Croissance mondiale 2026 : 2,5 %, le plus bas depuis le Covid

La Banque mondiale abaisse sa prévision de croissance mondiale à 2,5 % en 2026. Tensions au Moyen-Orient, inflation, taux élevés : ce que ça change pour tes

Croissance mondiale 2026 : 2,5 %, le plus bas depuis le Covid

La Banque mondiale a publié ses nouvelles prévisions le 11 juin 2026 : la croissance mondiale est attendue à 2,5 % cette année. C’est le chiffre le plus bas depuis la pandémie de Covid-19. En janvier, l’institution tablait encore sur 2,6 %. Ce dixième de point peut sembler anecdotique, mais la direction du signal, elle, est claire.

Pour toi en tant qu’investisseur, un ralentissement de la croissance mondiale n’est pas une abstraction macroéconomique. C’est ce qui pèse sur les résultats des entreprises cotées, oriente les décisions des banques centrales et, in fine, influence la valeur de ton portefeuille.

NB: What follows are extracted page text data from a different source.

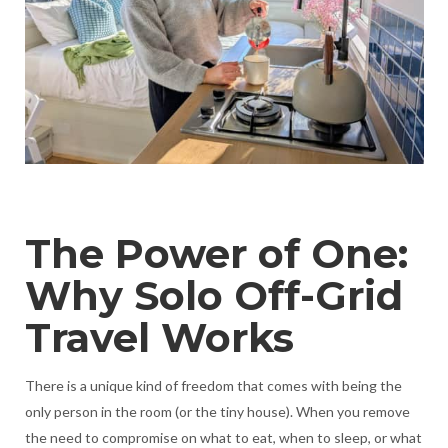
The Power of One:
Why Solo Off-Grid
Travel Works
There is a unique kind of freedom that comes with being the
only person in the room (or the tiny house). When you remove
the need to compromise on what to eat, when to sleep, or what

Pourquoi la croissance mondiale ralentit en 2026

Selon Capital.fr, la Banque mondiale identifie plusieurs facteurs convergents derrière ce ralentissement.

Les tensions au Moyen-Orient sont le premier moteur du problème. Elles font monter le coût des matières premières : pétrole, gaz, plastiques, engrais. Les pays de la région sont les principaux exportateurs, et le conflit perturbe directement les chaînes d’approvisionnement mondiales.

Dans le scénario le plus pessimiste, si les tensions persistent, la croissance mondiale pourrait tomber à 1,3 %. Ce n’est pas le scénario central, mais c’est celui que la Banque mondiale juge suffisamment crédible pour le chiffrer.

L’inflation reste tenace. La Banque mondiale anticipe une inflation mondiale à 4 % en 2026. Si le prix du pétrole atteignait 115 dollars le baril, elle pourrait dépasser 4,4 %, avec des répercussions directes sur les marchés financiers.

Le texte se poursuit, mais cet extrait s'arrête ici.